More recently, the Washington Post published a compelling series of visuals demonstrating the importance of “flattening the curve” so that the effect of coronavirus in the U.S. would be less severe.

The coronavirus has been the main story on television news, too, and the social distancing related to the virus has affected the way television news gets produced.

People aren’t missing the coverage, either: Online news consumption has gone up drastically since the beginning of March.

Still, a significant portion of the American people are unprepared and uninformed about the pandemic journalists have warned about for months, which is now upon us all. Why is that? As someone who researches the relationship between journalism and the public, I have observed a growing consensus within journalism scholarship around a possible answer: People simply don’t trust what they’re reading and hearing.

The causes of journalism’s credibility crisis

Public trust in journalism has been a problem for the news industry for decades. Journalism boasted the highest level of public trust in 1977, with 72% of Americans reporting that they trusted the news media “a great deal” or “a fair amount.” Journalism’s credibility has been on a long down-slide since, with the mass media now trusted by just 41% of Americans. This is higher than the record low of 32% in 2016, but it means that more than half of the country’s citizens have little to no trust in the news that they’re exposed to.

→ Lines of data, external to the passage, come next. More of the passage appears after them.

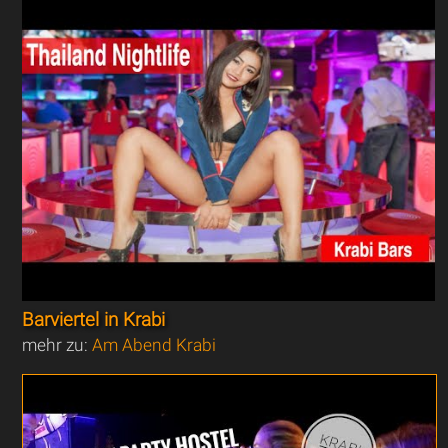
Barviertel in Krabi
mehr zu:
Am Abend Krabi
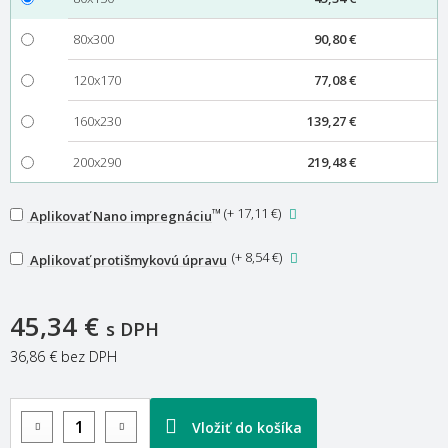
80x300
90,80 €
120x170
77,08 €
160x230
139,27 €
200x290
219,48 €
™
(
+ 17,11 €
)
Aplikovať Nano impregnáciu
(
+ 8,54 €
)
Aplikovať protišmykovú úpravu
45,34 €
s DPH
36,86 €
bez DPH
Vložiť do košíka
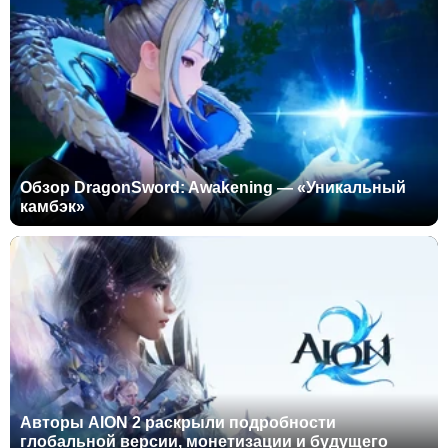
Обзор DragonSword: Awakening — «Уникальный
камбэк»
Авторы AION 2 раскрыли подробности
глобальной версии, монетизации и будущего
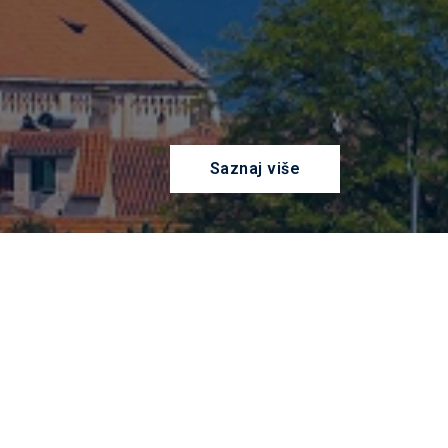
Saznaj više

Some within the media industry have identified a number of reasons journalism’s credibility is so low. One is the misinformation campaigns that routinely flood social media platforms and run the risk of conflating real news with fake news in the minds of the public.

Politics is another factor: Political leaders frequently refer to news stories and publishers as “fake news,” and audiences themselves increasingly gauge the quality of the news through a politically ideological lens. There is now a growing group of researchers focused on understanding “the right wing media ecosystem,” which includes “news” sources that publish misleading or false claims while also dismissing more mainstream news sources.